## What to produce
Using the data that follows, return exactly the lines from the one that contains "Premium upholstered dining chairs incorporate" through the one that contains "Quality manufacturers apply", ends included.

═══ Exercise inputs

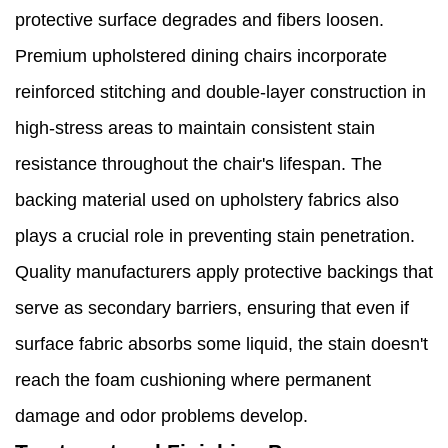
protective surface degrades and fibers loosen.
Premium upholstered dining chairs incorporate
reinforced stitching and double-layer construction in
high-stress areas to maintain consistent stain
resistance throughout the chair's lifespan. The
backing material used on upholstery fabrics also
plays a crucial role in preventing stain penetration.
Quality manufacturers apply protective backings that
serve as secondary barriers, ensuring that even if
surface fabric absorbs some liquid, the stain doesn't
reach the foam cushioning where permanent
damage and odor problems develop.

══════

## Your response
Premium upholstered dining chairs incorporate
reinforced stitching and double-layer construction in
high-stress areas to maintain consistent stain
resistance throughout the chair's lifespan. The
backing material used on upholstery fabrics also
plays a crucial role in preventing stain penetration.
Quality manufacturers apply protective backings that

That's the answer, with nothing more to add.